Palladium Soars on Russian-Export Worries

(March 21, 2014 - by Ira Iosebashvili, Wall Street Journal)

Palladium prices jumped to their highest level in 2½ years on fears that top exporter Russia would retaliate against U.S. sanctions by cutting exports of the precious metal.

Palladium for June delivery, the most actively traded contract, gained $17.65, or 2.3%, on the New York Mercantile Exchange, to $789.30 a troy ounce. That was the highest close since September 2011. During Friday’s session, palladium rose as high as $800.

President Barack Obama ordered a second round of sanctions Thursday against Russian officials and a bank, raising the stakes in the confrontation over Russia’s annexation of Ukraine’s Crimea region. Investors fear that Russia may strike back by reducing exports of some of its commodities. Russia is the world’s biggest supplier of palladium, a key component of exhaust filters that keep cars running cleanly.

The sanctions come at a particularly nervous time for the palladium market. Miners in South Africa, the world’s second-largest supplier of palladium, have been striking for eight weeks. Meanwhile, two of South Africa’s biggest banks, Standard Bank Group and Absa Capital, said they each would list palladium exchange-traded funds in the coming week, potentially boosting investor demand for the metal. A platinum ETF launched in South Africa last year drew large amounts of that metal into its vaults, further tightening global supplies.

"They’re launching an ETF on palladium when there are serious questions about the two largest suppliers of the world’s palladium," said Peter Hug, global trading director at Kitco Metals. "It just looks like the market is getting squeezed in a very big way."

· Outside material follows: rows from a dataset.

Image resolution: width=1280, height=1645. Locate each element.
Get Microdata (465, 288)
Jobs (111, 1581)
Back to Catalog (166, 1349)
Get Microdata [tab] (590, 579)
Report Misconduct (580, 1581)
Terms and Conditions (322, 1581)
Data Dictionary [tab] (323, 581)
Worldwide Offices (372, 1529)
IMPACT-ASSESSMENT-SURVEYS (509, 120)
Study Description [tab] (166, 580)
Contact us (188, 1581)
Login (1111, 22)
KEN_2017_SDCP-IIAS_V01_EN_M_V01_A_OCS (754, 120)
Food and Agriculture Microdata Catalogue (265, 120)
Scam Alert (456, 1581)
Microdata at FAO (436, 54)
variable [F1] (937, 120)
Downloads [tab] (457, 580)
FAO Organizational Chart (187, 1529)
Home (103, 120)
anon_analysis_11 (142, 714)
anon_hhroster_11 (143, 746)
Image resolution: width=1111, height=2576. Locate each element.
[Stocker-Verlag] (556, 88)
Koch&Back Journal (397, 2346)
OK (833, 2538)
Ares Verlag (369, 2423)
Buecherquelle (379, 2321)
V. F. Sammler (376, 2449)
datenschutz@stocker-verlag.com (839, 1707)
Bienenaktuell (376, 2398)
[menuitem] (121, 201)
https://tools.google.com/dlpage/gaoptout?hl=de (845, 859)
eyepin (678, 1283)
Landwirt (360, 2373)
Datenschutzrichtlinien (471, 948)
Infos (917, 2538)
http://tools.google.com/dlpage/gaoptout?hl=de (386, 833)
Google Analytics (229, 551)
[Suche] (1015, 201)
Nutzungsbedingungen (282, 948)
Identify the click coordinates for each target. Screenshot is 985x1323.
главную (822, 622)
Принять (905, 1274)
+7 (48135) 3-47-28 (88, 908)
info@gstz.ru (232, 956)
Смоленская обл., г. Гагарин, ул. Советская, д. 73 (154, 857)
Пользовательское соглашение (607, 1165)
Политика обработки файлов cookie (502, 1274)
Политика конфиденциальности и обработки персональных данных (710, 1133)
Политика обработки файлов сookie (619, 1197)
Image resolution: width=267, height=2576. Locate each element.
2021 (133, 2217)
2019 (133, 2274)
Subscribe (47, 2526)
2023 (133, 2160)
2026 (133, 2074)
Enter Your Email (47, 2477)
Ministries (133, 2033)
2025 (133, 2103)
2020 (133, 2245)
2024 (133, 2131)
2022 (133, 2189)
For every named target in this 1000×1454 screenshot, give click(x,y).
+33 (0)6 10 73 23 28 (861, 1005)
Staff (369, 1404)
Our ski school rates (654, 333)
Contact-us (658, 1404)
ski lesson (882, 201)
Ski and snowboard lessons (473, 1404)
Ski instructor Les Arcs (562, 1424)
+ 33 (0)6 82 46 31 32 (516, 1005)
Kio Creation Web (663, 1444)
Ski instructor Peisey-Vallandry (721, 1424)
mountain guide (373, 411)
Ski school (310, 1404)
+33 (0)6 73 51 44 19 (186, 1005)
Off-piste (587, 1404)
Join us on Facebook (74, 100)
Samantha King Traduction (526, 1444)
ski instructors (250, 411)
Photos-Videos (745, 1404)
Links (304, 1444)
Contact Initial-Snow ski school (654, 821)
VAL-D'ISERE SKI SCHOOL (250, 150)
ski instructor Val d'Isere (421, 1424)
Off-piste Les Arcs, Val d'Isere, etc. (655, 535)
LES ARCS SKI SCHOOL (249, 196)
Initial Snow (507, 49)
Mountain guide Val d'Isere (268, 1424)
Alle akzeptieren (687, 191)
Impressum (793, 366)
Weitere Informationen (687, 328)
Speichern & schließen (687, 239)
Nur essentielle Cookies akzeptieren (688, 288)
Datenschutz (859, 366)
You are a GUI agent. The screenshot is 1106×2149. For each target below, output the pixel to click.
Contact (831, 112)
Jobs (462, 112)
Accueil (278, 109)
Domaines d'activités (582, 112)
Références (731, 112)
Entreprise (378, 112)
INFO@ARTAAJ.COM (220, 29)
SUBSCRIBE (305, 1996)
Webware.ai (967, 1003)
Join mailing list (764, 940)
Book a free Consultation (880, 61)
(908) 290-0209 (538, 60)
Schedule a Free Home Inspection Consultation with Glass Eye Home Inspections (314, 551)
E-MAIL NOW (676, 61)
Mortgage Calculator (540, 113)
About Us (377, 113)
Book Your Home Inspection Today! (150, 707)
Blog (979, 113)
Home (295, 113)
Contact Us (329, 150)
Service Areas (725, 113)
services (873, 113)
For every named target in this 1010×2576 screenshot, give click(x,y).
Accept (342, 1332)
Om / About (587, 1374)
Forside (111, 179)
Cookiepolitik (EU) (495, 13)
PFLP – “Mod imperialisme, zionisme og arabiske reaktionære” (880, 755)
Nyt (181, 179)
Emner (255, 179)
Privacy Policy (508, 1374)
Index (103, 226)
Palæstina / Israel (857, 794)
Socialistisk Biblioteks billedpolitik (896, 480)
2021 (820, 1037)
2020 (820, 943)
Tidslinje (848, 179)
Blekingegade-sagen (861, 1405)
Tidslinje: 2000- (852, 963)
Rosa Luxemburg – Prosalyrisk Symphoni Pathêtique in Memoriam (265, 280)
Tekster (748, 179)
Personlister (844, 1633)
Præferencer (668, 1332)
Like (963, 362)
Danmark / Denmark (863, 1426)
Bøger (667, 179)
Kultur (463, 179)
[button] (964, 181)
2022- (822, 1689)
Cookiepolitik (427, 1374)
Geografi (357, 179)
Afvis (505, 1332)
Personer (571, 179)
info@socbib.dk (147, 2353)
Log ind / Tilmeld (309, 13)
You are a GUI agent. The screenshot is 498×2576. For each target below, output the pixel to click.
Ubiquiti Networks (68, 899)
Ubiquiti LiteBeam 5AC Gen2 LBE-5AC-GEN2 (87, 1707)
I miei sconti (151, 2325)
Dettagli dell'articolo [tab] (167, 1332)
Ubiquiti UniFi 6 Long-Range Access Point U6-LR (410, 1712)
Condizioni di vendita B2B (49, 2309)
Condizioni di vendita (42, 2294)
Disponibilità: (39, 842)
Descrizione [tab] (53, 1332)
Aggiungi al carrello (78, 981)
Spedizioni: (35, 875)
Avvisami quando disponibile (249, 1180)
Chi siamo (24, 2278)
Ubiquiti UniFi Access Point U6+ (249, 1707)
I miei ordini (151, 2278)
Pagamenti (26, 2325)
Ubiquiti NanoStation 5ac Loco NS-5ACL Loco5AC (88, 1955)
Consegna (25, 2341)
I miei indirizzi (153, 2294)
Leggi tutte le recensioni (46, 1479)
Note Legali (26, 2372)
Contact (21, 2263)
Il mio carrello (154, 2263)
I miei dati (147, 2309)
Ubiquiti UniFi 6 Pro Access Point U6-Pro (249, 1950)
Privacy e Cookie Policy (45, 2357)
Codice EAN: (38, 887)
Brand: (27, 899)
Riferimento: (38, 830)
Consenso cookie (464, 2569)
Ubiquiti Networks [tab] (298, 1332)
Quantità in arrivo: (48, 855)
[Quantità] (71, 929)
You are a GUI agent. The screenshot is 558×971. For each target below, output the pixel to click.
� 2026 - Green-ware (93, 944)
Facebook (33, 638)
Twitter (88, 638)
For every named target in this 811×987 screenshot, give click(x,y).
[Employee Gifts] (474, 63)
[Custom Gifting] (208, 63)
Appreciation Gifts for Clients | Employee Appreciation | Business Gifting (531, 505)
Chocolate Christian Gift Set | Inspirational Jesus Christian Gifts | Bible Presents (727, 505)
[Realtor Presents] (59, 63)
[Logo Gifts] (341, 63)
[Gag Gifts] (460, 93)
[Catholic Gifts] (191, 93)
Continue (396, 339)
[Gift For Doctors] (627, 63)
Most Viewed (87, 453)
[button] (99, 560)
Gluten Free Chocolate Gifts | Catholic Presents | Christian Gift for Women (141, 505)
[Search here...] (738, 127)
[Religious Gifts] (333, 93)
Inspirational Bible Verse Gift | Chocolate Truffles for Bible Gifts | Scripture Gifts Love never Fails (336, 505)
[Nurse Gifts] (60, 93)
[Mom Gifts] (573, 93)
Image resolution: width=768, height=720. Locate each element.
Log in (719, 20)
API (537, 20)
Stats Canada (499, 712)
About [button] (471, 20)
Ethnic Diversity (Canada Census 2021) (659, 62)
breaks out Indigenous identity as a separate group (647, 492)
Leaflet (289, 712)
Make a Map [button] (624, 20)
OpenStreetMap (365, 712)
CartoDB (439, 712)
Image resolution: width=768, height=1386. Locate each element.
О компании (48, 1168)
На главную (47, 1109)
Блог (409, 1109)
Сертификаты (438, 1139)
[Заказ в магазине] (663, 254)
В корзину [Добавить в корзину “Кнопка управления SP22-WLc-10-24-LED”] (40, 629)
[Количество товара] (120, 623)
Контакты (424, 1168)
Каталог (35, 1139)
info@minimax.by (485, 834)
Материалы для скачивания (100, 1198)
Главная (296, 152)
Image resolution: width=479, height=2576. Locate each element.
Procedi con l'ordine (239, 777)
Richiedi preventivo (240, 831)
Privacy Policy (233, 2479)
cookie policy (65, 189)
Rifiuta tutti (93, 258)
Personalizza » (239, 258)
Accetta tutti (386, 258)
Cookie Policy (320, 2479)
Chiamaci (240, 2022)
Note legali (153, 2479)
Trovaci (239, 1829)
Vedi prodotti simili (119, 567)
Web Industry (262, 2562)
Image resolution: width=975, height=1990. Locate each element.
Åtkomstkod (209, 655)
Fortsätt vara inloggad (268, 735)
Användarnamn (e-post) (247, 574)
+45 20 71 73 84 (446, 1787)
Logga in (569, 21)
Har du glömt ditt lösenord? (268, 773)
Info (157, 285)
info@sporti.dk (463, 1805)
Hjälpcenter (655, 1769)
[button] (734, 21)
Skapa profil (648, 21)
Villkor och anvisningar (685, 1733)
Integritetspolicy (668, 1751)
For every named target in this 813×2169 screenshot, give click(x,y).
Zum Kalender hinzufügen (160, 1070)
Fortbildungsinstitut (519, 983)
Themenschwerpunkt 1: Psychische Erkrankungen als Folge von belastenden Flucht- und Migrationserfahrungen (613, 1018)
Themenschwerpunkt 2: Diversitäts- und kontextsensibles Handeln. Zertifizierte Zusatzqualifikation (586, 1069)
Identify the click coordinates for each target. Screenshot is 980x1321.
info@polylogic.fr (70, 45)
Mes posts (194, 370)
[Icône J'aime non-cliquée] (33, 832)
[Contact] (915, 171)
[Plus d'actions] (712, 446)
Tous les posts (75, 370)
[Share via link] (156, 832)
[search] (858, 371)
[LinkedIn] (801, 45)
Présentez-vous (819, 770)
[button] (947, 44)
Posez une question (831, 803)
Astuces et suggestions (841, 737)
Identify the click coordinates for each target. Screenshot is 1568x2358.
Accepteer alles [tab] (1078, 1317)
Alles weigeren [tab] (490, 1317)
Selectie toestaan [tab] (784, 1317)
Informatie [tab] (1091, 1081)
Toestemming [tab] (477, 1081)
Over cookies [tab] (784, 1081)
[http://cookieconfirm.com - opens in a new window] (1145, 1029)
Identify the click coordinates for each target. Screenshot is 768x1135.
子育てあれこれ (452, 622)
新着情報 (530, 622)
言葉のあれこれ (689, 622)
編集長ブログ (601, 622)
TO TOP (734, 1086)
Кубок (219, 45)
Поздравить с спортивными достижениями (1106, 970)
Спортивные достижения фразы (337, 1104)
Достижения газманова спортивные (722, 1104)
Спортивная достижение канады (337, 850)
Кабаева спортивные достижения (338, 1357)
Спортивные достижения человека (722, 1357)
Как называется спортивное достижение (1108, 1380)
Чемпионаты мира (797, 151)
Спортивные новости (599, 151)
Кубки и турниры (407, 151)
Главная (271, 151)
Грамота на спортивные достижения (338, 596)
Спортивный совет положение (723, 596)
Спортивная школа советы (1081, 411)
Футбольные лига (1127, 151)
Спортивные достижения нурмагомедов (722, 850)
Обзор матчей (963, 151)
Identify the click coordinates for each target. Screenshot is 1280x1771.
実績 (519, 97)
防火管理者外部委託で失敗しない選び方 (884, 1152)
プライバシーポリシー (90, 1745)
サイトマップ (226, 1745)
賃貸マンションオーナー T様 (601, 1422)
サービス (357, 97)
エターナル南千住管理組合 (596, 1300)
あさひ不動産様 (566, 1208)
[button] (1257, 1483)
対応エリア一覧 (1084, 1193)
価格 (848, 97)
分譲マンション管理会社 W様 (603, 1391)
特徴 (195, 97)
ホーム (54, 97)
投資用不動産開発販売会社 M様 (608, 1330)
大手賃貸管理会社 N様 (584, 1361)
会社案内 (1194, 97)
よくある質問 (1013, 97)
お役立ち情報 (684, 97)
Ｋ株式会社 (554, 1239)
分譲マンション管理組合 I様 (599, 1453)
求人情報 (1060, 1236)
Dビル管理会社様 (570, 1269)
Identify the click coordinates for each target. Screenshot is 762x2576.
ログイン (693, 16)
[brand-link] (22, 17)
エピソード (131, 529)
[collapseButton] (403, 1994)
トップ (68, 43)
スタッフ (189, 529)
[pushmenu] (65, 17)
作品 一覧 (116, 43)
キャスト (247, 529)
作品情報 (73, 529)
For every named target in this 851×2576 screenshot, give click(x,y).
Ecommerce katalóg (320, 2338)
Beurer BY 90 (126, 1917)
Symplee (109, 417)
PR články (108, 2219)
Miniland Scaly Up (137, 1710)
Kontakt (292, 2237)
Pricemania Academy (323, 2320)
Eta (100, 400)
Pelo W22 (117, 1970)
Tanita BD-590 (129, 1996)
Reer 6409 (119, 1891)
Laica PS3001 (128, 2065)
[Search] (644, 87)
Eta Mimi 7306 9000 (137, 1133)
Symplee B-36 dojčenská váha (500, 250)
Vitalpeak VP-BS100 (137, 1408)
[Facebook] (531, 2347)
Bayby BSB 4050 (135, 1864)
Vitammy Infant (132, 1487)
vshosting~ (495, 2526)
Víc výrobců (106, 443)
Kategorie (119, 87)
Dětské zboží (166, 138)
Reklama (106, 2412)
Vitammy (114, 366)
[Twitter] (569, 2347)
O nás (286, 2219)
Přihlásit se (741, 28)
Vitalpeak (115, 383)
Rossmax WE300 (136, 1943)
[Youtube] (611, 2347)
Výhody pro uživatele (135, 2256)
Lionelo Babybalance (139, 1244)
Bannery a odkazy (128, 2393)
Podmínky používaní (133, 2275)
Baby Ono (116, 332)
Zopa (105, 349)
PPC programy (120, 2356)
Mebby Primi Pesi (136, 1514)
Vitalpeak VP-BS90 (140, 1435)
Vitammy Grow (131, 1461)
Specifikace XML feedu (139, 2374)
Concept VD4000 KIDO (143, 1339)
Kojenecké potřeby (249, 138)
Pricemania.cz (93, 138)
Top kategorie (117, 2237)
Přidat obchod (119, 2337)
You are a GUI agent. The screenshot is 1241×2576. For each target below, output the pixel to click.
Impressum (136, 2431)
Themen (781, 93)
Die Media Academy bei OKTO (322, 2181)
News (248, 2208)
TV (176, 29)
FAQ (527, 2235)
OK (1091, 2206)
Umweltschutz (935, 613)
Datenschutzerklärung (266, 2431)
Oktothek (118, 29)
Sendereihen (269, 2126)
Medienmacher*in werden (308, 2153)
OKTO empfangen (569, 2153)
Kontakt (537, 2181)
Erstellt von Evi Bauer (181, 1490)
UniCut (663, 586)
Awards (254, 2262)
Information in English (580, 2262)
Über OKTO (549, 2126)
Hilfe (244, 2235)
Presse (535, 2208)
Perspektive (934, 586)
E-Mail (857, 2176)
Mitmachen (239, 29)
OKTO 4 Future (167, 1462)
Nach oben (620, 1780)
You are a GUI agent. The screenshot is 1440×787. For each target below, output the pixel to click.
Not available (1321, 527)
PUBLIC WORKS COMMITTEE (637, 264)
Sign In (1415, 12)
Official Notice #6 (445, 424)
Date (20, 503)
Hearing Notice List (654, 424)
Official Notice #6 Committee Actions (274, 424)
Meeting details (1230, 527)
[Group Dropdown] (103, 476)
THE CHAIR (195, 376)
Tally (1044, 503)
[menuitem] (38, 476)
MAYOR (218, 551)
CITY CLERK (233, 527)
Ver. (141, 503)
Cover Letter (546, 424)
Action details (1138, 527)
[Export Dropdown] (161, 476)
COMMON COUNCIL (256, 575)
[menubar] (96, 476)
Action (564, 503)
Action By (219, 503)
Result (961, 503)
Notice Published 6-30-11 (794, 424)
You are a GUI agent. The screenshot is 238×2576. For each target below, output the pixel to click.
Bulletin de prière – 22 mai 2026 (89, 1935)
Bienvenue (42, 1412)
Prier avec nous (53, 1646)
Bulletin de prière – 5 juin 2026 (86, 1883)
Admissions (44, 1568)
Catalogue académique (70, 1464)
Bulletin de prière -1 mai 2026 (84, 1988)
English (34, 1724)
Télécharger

The palladium futures market is small relative to other commodities such as gold, with outstanding contracts valued at $3.3 billion. Russia supplies 42% of the world’s palladium and South Africa supplies 37%.

Russia has for years held sway over the global palladium market, due to a combination of government sales and robust mine output. The country had amassed a large hoard of palladium during the Soviet era, which it has gradually sold off. Russian officials have maintained that stockpile levels are a state secret. Some analysts, however, believe that Russia’s stockpiles are dwindling.

With stocks of Russian palladium already low, an interruption of exports probably wouldn’t upend markets, said KC Chang, senior economist at IHS, a global consulting firm. "Economic sanctions on Russia are unlikely to have much impact, as supplies were already stretched to begin with," Mr. Chang said.

Still, market participants remain nervous.

Although an interruption of palladium exports is unlikely, "it is still in the back of everybody’s mind," said a manager at a precious-metals trading firm. " Putin has certainly proved he’s a wild card," he said, referring to Russian President Vladimir Putin.